Privacy Guarantees and Differential Privacy: The observed scaling laws motivate matching privacy guarantees (e.g., $(\epsilon,\delta)$ -DP) via practical risk prediction, and highlight challenges of preserving utility in small-data/high-class settings (Tobaben et al., 7 Feb 2024).
Bridging Empirical and Theoretical Scaling Laws: Ongoing work seeks to reconcile scaling laws observed empirically (e.g., via JS distance, power law decay) with theoretical properties of learning and generalization, and to develop universally valid predictors of MIA risk.
Defensive Innovations: Continued push is required on creative defenses—data synthesis, advanced regularization, training-procedure-aware loss design, and adaptation to sequential and federated settings.

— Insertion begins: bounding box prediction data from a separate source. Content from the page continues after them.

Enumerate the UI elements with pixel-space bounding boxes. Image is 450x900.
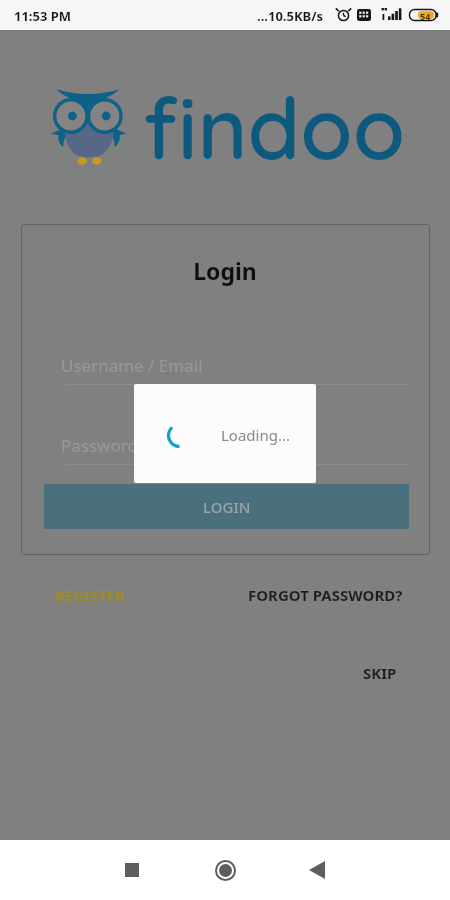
button[interactable]: SKIP xyxy=(363,663,397,683)
button[interactable]: LOGIN xyxy=(44,484,409,529)
staticText: Password xyxy=(61,434,138,457)
staticText: findoo xyxy=(143,74,406,180)
button[interactable]: REGISTER xyxy=(55,585,126,605)
staticText: ...10.5KB/s xyxy=(257,7,324,25)
staticText: 11:53 PM xyxy=(14,7,72,25)
button[interactable]: Home xyxy=(203,848,247,892)
button[interactable]: FORGOT PASSWORD? xyxy=(248,585,403,605)
button[interactable]: Back xyxy=(295,848,339,892)
staticText: Username / Email xyxy=(61,354,203,377)
button[interactable]: Recent apps xyxy=(110,848,154,892)
staticText: Loading... xyxy=(221,425,291,445)
staticText: Login xyxy=(0,255,450,286)
staticText: LOGIN xyxy=(203,497,251,517)
staticText: 54 xyxy=(420,10,431,22)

7. Summary Table: Key Axes of Scaling for Membership Inference

Scaling Axis	Empirical Law or Trend	Key Reference(s)
Dataset Examples per Class ( $S$ )	$\text{tpr} \propto S^{\beta_S}\ (\beta_S < 0)$	(Tobaben et al., 7 Feb 2024)
Number of Classes ( $C$ )	$\text{tpr} \propto C^{\beta_C}\ (\beta_C > 0)$	(Tobaben et al., 7 Feb 2024)
Model Size / Depth	Non-monotonic: increases up to a point, then can decrease	(Chen et al., 18 Dec 2024, Hayes et al., 24 May 2025)
Aggregation over Units	AUROC compounds, $\sim$ (base AUROC) ${}^{1/\sqrt{K}}$	(Puerto et al., 31 Oct 2024)
JS Distance (Entropy/Cross-Entropy)	$\text{Attack Accuracy} \sim a\,\mathrm{JS} + b$	(He et al., 2022)
Reference Model Count	Increases MIA power up to saturation	(Bertran et al., 2023, Hayes et al., 24 May 2025)
Sequence Correlation Utilized	MIA power rises dramatically when modeled	(Rossi et al., 5 Jun 2025)
Epistemic Uncertainty ( $N$ )	$\sim O(1/N^\gamma)$ contraction, never vanishes entirely	(Rosso et al., 11 Jun 2025)

The paper of scaling laws for membership inference has evolved from classical overfitted models to the most recent LLMs and transfer learning pipelines. Key findings emphasize that privacy risk can increase or decrease as a function of model/data scale, data structure, and aggregation strategy—not always monotonically, and often in ways that require careful, context-specific analysis. Bridging this quantitative understanding with practical defenses and responsible deployment remains an active area of research.